NAFTA – An Uncertain Sunset?
As noted by recent media reports, United States trade negotiators have chosen to introduce a five-year sunset provision to NAFTA as part of the fourth round of negotiations that took place last week in the US capital.
The idea, first suggested last month by US Secretary of Commerce Wilbur Ross and US Trade Representative Robert Lighthizer, would allow for NAFTA to be terminated at the end of each five-year period unless the signatories review the status of the trade deal and formally agree to continue.
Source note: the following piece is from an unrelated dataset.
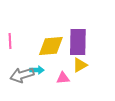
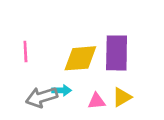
yellow triangle: (80, 65) -> (122, 97), moved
Secretary Ross believes a “systematic re-examination” of NAFTA is necessary. He says the 1994 economic forecast impact to the US when NAFTA entered into force was unduly optimistic. Ross believes that although such a sunset (i.e., termination) would likely never occur, the clause is necessary to force discussion and avoid stagnation. In the new NAFTA, there would be an ongoing mechanism in place to get things fixed or adjusted to current conditions.
Meanwhile, Canada and Mexico have been quick to state their strong opposition to the sunset proposal. They say that the degree of uncertainty that this brings to manufacturing decision makers is very harmful. It could discourage investment away from the NAFTA region.
Canadian US Ambassador David MacNaughton has publicly stated the clause is likely to be met with strong resistance by US industry while Mexico’s US Ambassador Gerónimo Gutiérrez Fernández stated the proposal “would have very detrimental consequences to the business sector of the United States, Mexico and Canada.”
Companies that have capitalized on the benefits of NAFTA have done so by making large investments in sophisticated North American supply chains involving the strategic placement of manufacturing facilities, warehouses, distribution centers, and a range of other supply chain elements. Such infrastructure takes years to plan and develop and involve individual corporate investments ranging into the hundreds of millions (if not billions) of dollars. Therefore, any risk to the success of an investment over the planning horizon becomes inherently discouraging.
According to a recent Center for Automotive Research study, total US foreign direct investment (FDI) in 2015 across all industries in Canada was $353 billion and total US FDI in Mexico was $93 billion. Meanwhile Canadian FDI in the US totaled $269 billion and Mexican FDI in the US totaled $17 billion. Much of this FDI comes from the establishment of the aforementioned supply chain elements and return on those investments usually takes nearly a generation to fully recover.
The auto industry — a key focus of the NAFTA renegotiation — is an obvious example of investment at stake if a sunset clause were to be introduced. As it stands today, the components of the average vehicle manufactured in North America could cross national borders within the continent as much as seven times before a finished vehicle is produced. That is because automakers leverage the cost efficiencies associated with having various components manufactured in different geographies and transported to other geographies for partial or complete assembly.
Not much in the way of substantive agreement has been revealed thus far in the renegotiations. With elections coming up in Mexico and the US in 2018, there is a sense of urgency to complete the talks by the end of 2017 or early 2018 to ensure the renegotiation doesn’t become overly politicized.
This is a ambitious timeline considering the original NAFTA negotiation took five years and 20 negotiating rounds. The introduction of a sunset clause is likely to add to the list of contentious issues, including more stringent content requirements, labour and environment standards, and duty reduction schemes for non-NAFTA goods, which were only introduced in the latest round of negotiations.
Notwithstanding the five-year sunset provision, the immediate threat is that the sunset happens now. If the current talks fail, the US could initiate a six-month notice for a full NAFTA withdrawal by next year. That sunset is the far more imminent and threatening one.